The New Scientist magazine on December 4 shared on the FB page (I could not locate an "official" source) a very amusing cartoon by illustrator Tom Gauld titled "The three little scientists and the big bad wolf", riffing on the classic "The three little pigs" fable.
What I want to do in this post – apart from sharing the ingenious cartoon – is to explain a bit the materials the three little scientists used to build their houses and why they might indeed frustrate the big bad wolf. The mentioned materials are graphene, ceramic meta-materials, and nano-engineered concrete, and I'll tackle each one in turn below.
First up: graphene, the two-dimensional wonder-material that has received so much attention after Geim and Novoselov successfully isolated it in 2004, earning them the 2010 Nobel Prize in Physics. I've mentioned graphene before on this blog, and it is absolutely central to my current research. It truly is amazingly strong, as explained in the advanced information accompanying the prize:
[If a] 1 m2 hammock [made of graphene were] tied between two trees you could place a weight of approximately 4 kg before it would break. It should thus be possible to make an almost invisible hammock out of graphene that could hold a cat without breaking. The hammock would weigh less than one mg, corresponding to the weight of one of the cat’s whiskers.
Easy to see why the wolf would be frustrated by such a house. See also the video below for a nice quick introduction to the material.

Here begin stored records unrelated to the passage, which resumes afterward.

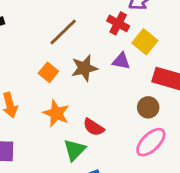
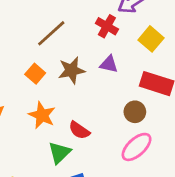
yellow square: (145, 42) -> (151, 39), moved

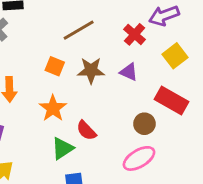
orange square: (35, 74) -> (55, 66), turned -30

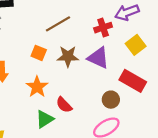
red cross: (134, 34) -> (103, 28), turned 30
purple triangle: (129, 72) -> (98, 58), size x1.5

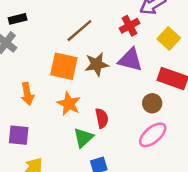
orange square: (39, 53) -> (64, 66), size x1.6
red semicircle: (64, 105) -> (102, 118), turned -138

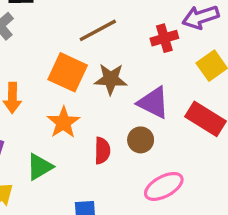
purple triangle: (130, 60) -> (153, 103), moved
brown circle: (152, 103) -> (141, 140), moved
green triangle: (83, 138) -> (40, 167), moved

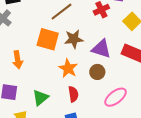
orange star: (63, 122) -> (68, 68), moved
red semicircle: (102, 151) -> (73, 94), moved

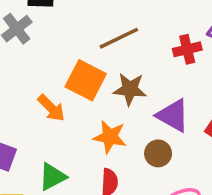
orange arrow: (18, 60) -> (51, 108), moved, turned -48
orange star: (68, 68) -> (110, 137), turned -30

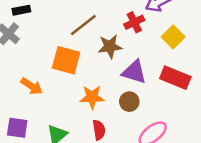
brown star: (130, 89) -> (110, 46), moved
orange arrow: (51, 108) -> (32, 86), moved

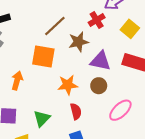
orange arrow: (32, 86) -> (17, 81), turned -102

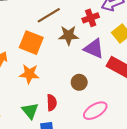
purple triangle: (100, 61) -> (94, 49), moved
orange star: (68, 85) -> (29, 74), moved
green triangle: (42, 118) -> (30, 111), moved, turned -36

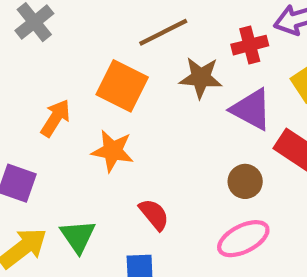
brown circle: (79, 82) -> (245, 181), moved
red semicircle: (52, 103) -> (154, 214), turned -42
green triangle: (30, 111) -> (78, 236), moved

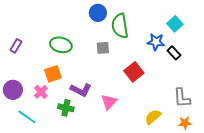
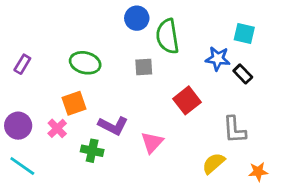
cyan square: (175, 24) -> (244, 33), turned -35
gray L-shape: (182, 98) -> (234, 130), moved
cyan line: (27, 117) -> (22, 166), moved

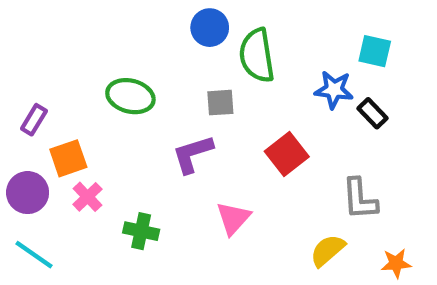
purple rectangle: (22, 64) -> (34, 120), moved
orange square: (74, 103) -> (68, 158), moved
purple L-shape: (113, 126) -> (193, 154), moved, turned 136

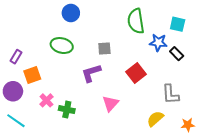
blue circle: (210, 28) -> (71, 13), moved
green semicircle: (257, 55) -> (136, 21), moved
pink cross: (88, 197) -> (46, 100), moved

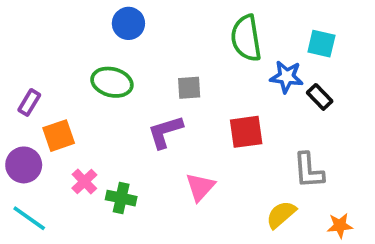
red square: (136, 73) -> (246, 132), turned 30

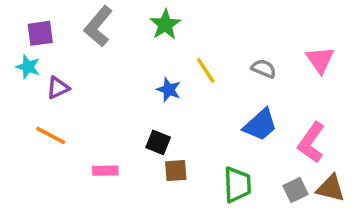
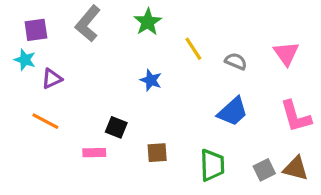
yellow line: (206, 70) -> (193, 49), moved
black square: (158, 142) -> (116, 127), moved
pink L-shape: (311, 142) -> (296, 116), moved, turned -51

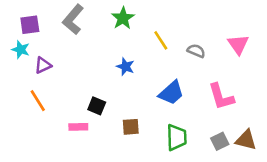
blue trapezoid: (233, 112) -> (171, 93), moved
pink L-shape: (296, 116) -> (221, 97), moved
orange line: (45, 121) -> (38, 101), turned 30

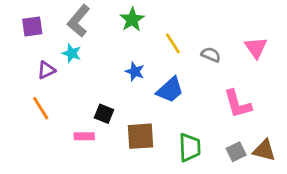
cyan star: (21, 50) -> (72, 53), moved
blue trapezoid: (171, 93) -> (170, 90), moved
brown square: (131, 127) -> (141, 136), size x1.5

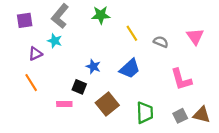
green star: (132, 20) -> (101, 15), turned 30
blue star: (135, 72) -> (93, 66), moved
brown square: (141, 136) -> (107, 104), turned -35

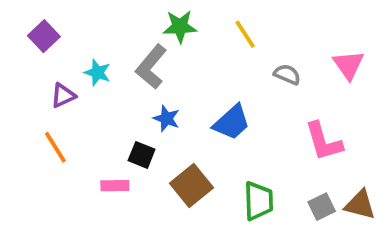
gray L-shape: (60, 16) -> (151, 67), moved
purple square: (25, 20) -> (44, 36), turned -35
yellow line: (132, 33) -> (245, 34), moved

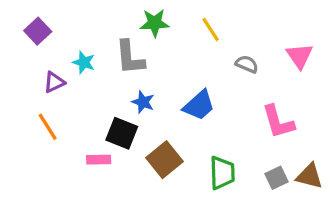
gray L-shape: (151, 67) -> (130, 58), turned -45
black square: (142, 155) -> (122, 133), size x1.4

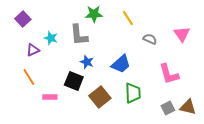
pink rectangle: (99, 160) -> (50, 97), moved
green trapezoid: (222, 173) -> (133, 93), moved

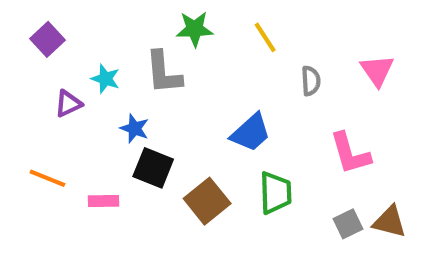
gray semicircle: (150, 39) -> (311, 81), turned 64
blue star: (87, 62) -> (135, 128), moved
orange line: (29, 77) -> (47, 178), moved, turned -36

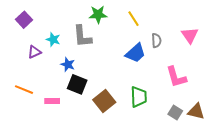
blue trapezoid: (251, 133) -> (136, 53), moved
gray square: (348, 224) -> (175, 112), turned -32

Next, let's turn our attention to ceramic meta-materials. I actually wasn't aware people were doing meta-materials out of ceramics! In general, by metamaterials it is meant that a material is structured on a size scale smaller than the wavelength of a certain phenomenon, typically electromagnetic radiation. The field has gotten a lot of attention in recent years, chiefly because it enables material properties that are simply impossible to realize in normal materials. This enables, in principle if not yet fully in practice, such fanciful things as invisibility cloaks and perfect lenses.
Greer's team has developed a method for constructing new structural materials by taking advantage of the unusual properties that solids can have at the nanometer scale, where features are measured in billionths of meters. [The] Caltech researchers explain how they used the method to produce a ceramic (e.g., a piece of chalk or a brick) that contains about 99.9 percent air yet is incredibly strong, and that can recover its original shape after being smashed by more than 50 percent.
The third material is nano-engineered concrete. I couldn't find a lot of information on this, but the basic idea is clear from the terms: concrete is one the most widely used building materials on Earth, known already to the Romans (although that knowledge was lost for centuries after the Fall of the Roman Empire). A house made of normal concrete would be strong enough, but nanoengineering – the controlled modification of a material's properties on the nanometer scale – could conceivably make it even sturdier, and frustratingly wolf-proof.
Researchers at MIT seem to be doing research in this direction, with a strong environmental emphasis:
One group of engineers at MIT decided to focus its work on the nanostructure of concrete, the world's most widely used material. The production of cement, the primary component of concrete, accounts for 5 to 10 percent of the world's total carbon dioxide emissions; the process is an important contributor to global warming. [T]he team reports that the source of concrete's strength and durability lies in the organization of its nanoparticles. The discovery could one day lead to a major reduction in carbon dioxide emissions during manufacturing.
The final panel turns the story on its head and brings home the fact that these were three little scientists, and not piggies: they tag the wolf and release him to the wild to study him. Tagging in this context means that a transmitter that minimally disturbs the animal's normal behavior is attached to it (seen as the ankle bracelet in the cartoon), and tracked remotely usually either by radiofrequency telemetry or GPS. This way the movements, and sometimes when a video recorder is included, even the habits of the animals can be conveniently studied.
See below for an awesome example of the point of view of a polar bear by US Geological Survey.
Took me an hour or two to unpack all this, but hopefully you found it amusing and/or informative!